Towards the ideal mass spectrometer

Today, mainstream proteomics instruments combine a quadrupole for mass selection, often an ion trapping device of some form, a device for fragmenting the analyte and a readout section to produce the actual mass spectra. Mass spectrometers have improved by orders of magnitude in terms of mass resolution, sensitivity and sequencing speed. Interestingly, with the notable exception of the Orbitrap analyzer[13], this was achieved through the refinement of individual components such as the ion trap, quadrupole and the time of flight analyzers, which were all introduced more than 60 years ago. Much progress was driven by the demand to utilize the increasing ion currents produced by modern ES sources, which can now generate ions in the order of a billion per second. This flux presents a fundamental challenge for any trapping instrument because they all have a limited ion capacity and readout time. So far, there is no optimal solution to the ion storage problem, but doing without storage would waste all the ion species not selected for analysis at a given time. Arguably, the reasons for the demise of the 3D ion trap in proteomics were not only its poor mass resolution and mass accuracy but also its very limited charge capacity. More recent developments, such as the C-trap that stores ions for injection into the Orbitrap, also cannot handle more than about a million ions, fundamentally limiting the dynamic range of single mass spectra and the proportion of all ions sampled from the source. This problem is partially addressed by the BoxCar method, which effectively normalizes the ion load over the mass range, or by data independent acquisition (DIA), which only stores the fragments of a small mass range of the incoming ion species[14,15]. However, given the vast dynamic range of protein concentrations in body fluids such as plasma, it is not clear whether this will be sufficient. A more general solution could again come from confining ions in the intermediate pressure range. Storage of up to a billion ions is possible in such devices, although the interface to MS analysis has not been convincingly solved yet[16]. However, as storage of all the ions is physically possible, this may happen in the foreseeable future.

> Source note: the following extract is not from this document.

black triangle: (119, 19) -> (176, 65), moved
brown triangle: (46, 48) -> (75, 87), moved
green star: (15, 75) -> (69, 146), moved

In summary, ESMS has come a very long way since the demonstration that it can ionize large molecules 30 years ago. The pace of innovation has not diminished, and arguably we are even getting close to theoretically ideal instrumental performance in several analytical dimensions. There are huge opportunities for mass spectrometry in clinical applications, such as plasma proteome profiling for precision medicine or cancer tissue proteomics[17]. Thus, there is hope that all of the investments in ESMS technology and adjacent areas will be handsomely rewarded not only in the fields it was originally developed for but also in terms of improving public health—a topic none of us had even imagined thirty years ago.